Davies Ndumiso Sibanda, Labour Matters
MANY employers get into trouble with the law because they do not invest in time to get to know basics in people management and do not work to best practices in people management.
Most of the basic mistakes are those that could have been easily avoided had the employer invested some time in getting to understand the basics.
Today, a number of organisations that unilaterally reduced workers’ salaries without following the law are starting to face the music with workers litigating and the courts declaring the salary cuts unlawful and ordering that workers be refunded.
Many chief executives and senior managers use threats of dismissal to force the workers into submission, but such tactics do not work.
In some unfortunate occasions, I have even seen employers using lawyers and labour consultants to push workers into submission and this also doesn’t work as today legal capacity is floating and readily available amongst workers and workers have been known to take lawyers head-on and succeed.
There are instances when employees have been made to work long hours without overtime being paid. Today many workers will litigate successfully at a huge cost for the employer. Where workers work 48 hours a week or 208 hours a month then the hours must add up.
I know several organisations in the retail sector that make workers come to work 30 or so minutes before the shop opens and remain 30 minutes after the shop closes and these hours are not paid.
When a problem arises, courts will scrutinise allowable unpaid hours and the rest will be paid especially when it is established that the worker will be working during such periods.
In one case, Susan who worked for a retail outlet clocked one hour overtime that was not paid. On dismissal Susan claimed 26 hours overtime a month for the last 24 months and the time book confirmed her time in total.
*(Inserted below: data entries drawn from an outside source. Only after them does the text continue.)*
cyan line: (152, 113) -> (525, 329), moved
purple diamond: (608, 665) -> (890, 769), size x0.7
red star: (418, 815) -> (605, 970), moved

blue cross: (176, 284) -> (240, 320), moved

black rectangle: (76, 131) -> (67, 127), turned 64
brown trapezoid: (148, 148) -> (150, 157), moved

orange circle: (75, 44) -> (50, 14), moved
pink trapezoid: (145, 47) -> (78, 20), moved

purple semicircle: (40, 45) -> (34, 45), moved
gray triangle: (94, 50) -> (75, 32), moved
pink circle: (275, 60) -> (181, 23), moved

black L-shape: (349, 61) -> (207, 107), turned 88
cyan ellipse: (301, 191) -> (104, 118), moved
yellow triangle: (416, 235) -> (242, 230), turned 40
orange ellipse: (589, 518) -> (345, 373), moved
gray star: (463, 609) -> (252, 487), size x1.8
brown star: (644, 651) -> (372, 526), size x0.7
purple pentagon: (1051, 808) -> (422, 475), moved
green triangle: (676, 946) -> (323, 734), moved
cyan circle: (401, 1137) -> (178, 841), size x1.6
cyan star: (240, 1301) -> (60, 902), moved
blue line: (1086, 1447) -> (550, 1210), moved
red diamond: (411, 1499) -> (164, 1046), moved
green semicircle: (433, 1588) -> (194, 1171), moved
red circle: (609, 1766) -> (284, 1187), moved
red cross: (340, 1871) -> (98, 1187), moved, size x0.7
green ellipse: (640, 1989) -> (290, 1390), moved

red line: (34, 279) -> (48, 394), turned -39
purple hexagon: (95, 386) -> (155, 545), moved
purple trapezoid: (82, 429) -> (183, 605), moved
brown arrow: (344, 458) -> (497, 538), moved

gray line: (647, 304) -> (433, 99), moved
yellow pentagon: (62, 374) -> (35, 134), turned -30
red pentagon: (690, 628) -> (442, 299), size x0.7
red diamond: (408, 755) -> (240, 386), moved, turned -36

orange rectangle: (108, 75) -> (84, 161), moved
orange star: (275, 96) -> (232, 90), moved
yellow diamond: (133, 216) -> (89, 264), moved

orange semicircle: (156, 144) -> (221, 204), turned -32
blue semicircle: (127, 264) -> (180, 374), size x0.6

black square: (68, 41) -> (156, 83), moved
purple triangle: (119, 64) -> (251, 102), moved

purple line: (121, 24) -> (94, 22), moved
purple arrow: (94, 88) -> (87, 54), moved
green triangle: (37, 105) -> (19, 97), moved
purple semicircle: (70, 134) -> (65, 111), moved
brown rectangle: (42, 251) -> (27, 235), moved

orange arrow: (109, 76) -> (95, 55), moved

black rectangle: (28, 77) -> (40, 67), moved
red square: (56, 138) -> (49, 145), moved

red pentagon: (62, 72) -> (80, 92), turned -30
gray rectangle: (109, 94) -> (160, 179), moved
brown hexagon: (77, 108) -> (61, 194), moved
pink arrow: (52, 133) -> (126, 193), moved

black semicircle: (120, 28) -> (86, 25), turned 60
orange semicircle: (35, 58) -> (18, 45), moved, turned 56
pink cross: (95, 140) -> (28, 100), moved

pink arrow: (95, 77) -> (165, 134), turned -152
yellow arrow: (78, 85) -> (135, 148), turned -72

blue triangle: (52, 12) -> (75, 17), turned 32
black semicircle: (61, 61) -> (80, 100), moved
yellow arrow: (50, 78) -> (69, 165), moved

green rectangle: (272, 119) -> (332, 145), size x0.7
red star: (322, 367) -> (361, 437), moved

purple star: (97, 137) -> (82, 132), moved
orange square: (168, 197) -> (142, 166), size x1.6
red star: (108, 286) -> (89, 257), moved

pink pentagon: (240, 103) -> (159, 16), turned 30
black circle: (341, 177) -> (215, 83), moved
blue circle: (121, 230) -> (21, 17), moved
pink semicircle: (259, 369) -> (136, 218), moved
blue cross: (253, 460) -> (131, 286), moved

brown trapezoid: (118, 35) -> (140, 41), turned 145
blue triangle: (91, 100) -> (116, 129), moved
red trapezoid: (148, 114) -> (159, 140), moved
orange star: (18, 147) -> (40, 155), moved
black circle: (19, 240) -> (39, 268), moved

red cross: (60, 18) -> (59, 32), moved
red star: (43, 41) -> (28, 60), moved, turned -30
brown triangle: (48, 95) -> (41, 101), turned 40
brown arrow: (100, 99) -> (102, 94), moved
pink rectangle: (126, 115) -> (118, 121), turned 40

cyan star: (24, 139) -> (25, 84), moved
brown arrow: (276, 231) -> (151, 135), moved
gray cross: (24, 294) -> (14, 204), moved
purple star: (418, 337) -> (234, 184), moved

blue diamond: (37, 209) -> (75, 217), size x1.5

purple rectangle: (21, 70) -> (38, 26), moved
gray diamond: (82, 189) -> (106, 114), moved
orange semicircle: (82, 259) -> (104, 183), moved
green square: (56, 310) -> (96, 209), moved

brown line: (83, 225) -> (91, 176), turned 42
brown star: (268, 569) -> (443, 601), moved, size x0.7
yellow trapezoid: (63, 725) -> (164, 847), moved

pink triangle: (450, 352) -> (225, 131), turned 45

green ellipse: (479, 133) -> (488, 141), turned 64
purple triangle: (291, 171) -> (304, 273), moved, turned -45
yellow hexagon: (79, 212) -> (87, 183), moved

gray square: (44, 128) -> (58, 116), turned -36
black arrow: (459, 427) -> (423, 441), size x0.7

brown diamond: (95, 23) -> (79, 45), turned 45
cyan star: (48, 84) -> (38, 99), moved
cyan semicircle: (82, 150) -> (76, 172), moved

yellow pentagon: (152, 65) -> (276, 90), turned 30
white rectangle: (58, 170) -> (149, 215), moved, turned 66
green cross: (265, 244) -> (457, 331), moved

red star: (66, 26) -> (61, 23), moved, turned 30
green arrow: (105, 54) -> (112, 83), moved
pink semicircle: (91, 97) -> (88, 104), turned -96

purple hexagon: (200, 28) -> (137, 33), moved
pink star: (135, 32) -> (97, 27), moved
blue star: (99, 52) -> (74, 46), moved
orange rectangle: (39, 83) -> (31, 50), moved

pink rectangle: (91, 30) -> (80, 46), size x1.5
The hours at 1½ times for overtime during the week and double time for weekends translated to 1 340 hours which comes to 6.5 months’ salary and that will have to be paid at current rate.
This challenge could have been easily avoided had the employer put in place an appropriate roster that conforms to the law. The problem has not ended there. After Susan’s success, unions and labour consultants are encouraging remaining workers to also litigate so as to be paid like Susan.
Never mind the money motive of some trade unionists and consultants the bottom-line is that reckless management of overtime can sink the business.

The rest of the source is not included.